Worldlog Week 21 – 2011
This week saw the elections for the Upper House, the Dutch senate where all Lower House laws are tested and established: and we have representation in the Upper House for the next four years again with one seat. I am rapt that our senator, Niko Koffeman, will once again use the next four years in the Upper House to fight for the interests of animals, nature and the environment. Thanks to his efforts in the spheres of animal welfare, sustainability, the climate crisis and meat consumption, we have set these issues on the agenda for the Upper House and elsewhere. Niko gained support in the Upper House for proposals to transition to a more plant-based protein production, to test all tax measures for sustainability, and for making sure the agreements surrounding the National Ecological Network (NEN) are met. He also had a motion accepted to give the rivers back to migrating fish and a motion in which the government is ask to take the responsibility of combating animal diseases away from the Ministry of Agriculture and transfer it to the Ministry of Public Health.
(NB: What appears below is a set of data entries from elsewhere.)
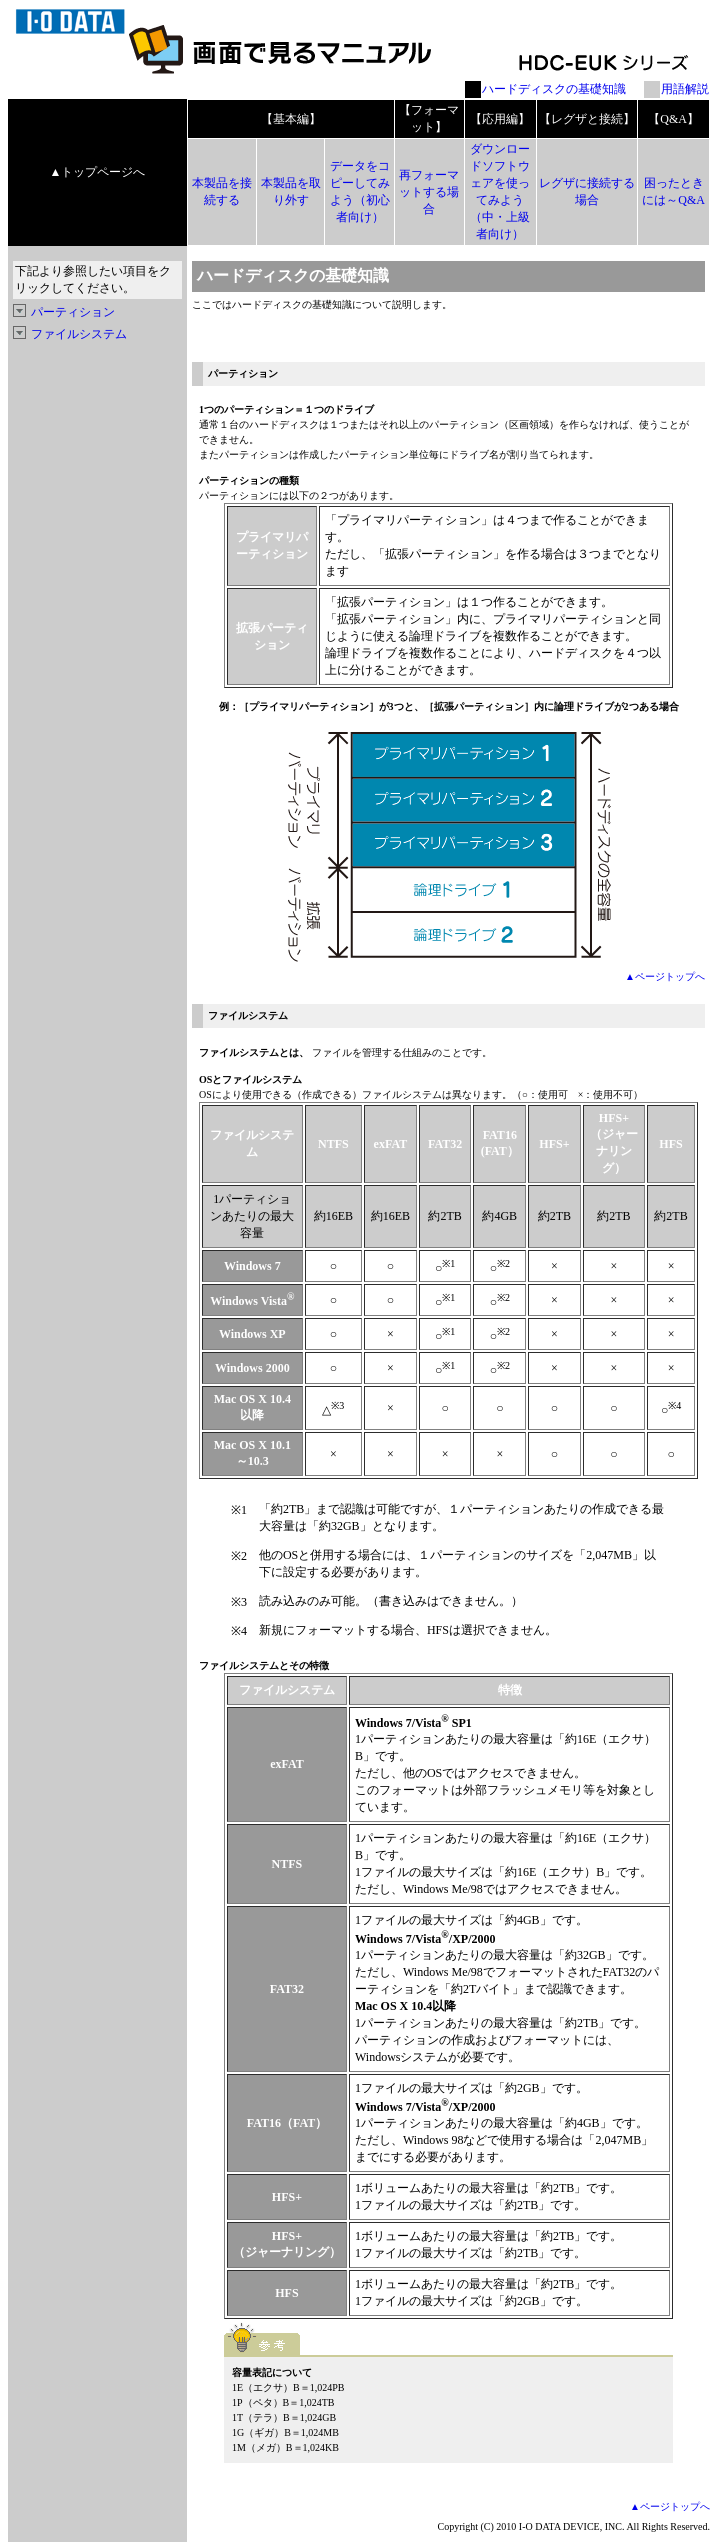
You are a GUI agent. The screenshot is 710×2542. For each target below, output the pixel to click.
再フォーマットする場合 (429, 192)
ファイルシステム (79, 334)
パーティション (73, 312)
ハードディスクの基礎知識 (554, 89)
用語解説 (685, 89)
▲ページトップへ (665, 976)
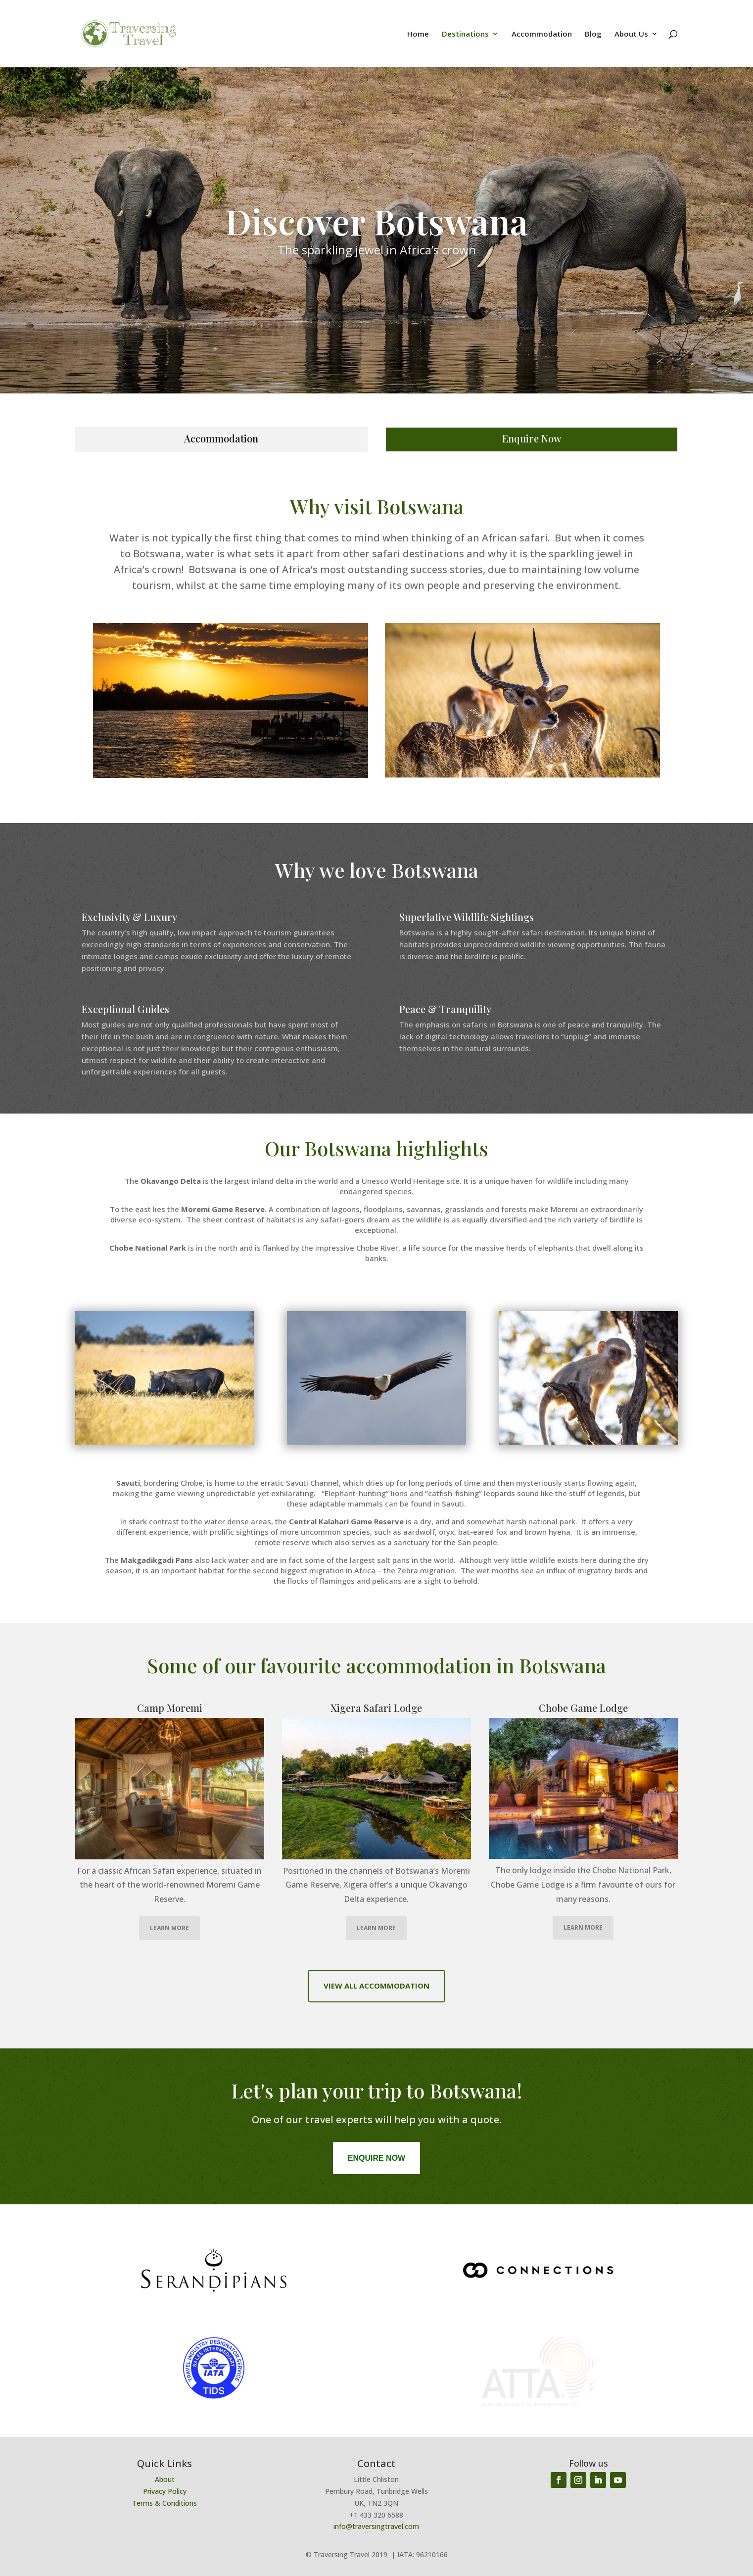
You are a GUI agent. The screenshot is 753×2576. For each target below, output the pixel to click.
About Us (631, 34)
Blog (593, 34)
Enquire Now (532, 438)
The coalition occupies a highly unstable position in the Upper House with just 37 of 75 seats (just as many as the opposition) and has to rely on support from the senator of the rigidly Christian Calvinist Party (SGP) to reach a majority. An awkward situation for Liberalism in 2011: The liberal People's Party for Freedom and Democracy is being held hostage between a party that wants to ban the headscarf (Party for Freedom (PVV), and a party that obligates women to wear skirts (Calvinist Party (SGP), and a party that subsidises the pollution created by the cattle farming industry (the Christian Democratic Alliance (CDA).
THEXPAT.tv has an English language interview with me about a private member's bill to ban unanaesthetised ritual slaughter. The Lower House will hold a round table meeting on 16 June to discuss unanaesthetised ritual slaughter. Members of Parliament as well as Islamic and Jewish organisations will attend to discuss the private member's bill together. The Party for the Animals will be there, too. I thoroughly understand the faithful's emotional reaction. They've been taught that this age-old ritual of slaughtering an unanaesthetised animal is the most animal-friendly way. Now scientists the world over agree that animals suffer terribly if slaughtered without anaesthetic, which I understand can be rather shocking to believers. Just before the Lower House's summer recess which starts 3 July, it will hold a debate in which we will vote on the legislative proposal.
How wonderful to hear that Switzerland is stopping their use of nuclear energy, just like Germany. Now we just have to convince our Minister of Economic Affairs to not award a permit to construct new nuclear power plants and to close the current nuclear power plant in Borssele. This minister from the Christian Democratic Alliance (CDA) is highly motivated to build new nuclear power plants and seems unwilling to take advice on this point. Even now his party is at a historical low in the polls (during the 2006 elections they were 20 times larger than our party, now the polls place them as only 5 times as large), he still seems to want to enter into an entirely unsustainable policy, against all advice.
And finally, hard-hitting images from the United States that show how the country is once again being ravaged. Dutch newspapers are discussing the cause of the huge number of enormous tornado’s the United States are currently experiencing. La Niña, El Niño's sister that comes around once every three to seven years, is dumping a lot of rain on America. But La Niña cannot be the sole cause. Scientist say global warming has a role to play in this display of natural violence. Unfortunately, many Americans don't believe it yet. However, in order to put a stop to global warming and its associated natural violence, we must grab the opportunity to limit global warming to one to two degrees Celsius with both hands! We could do this, for example, by producing and consuming fewer animal proteins.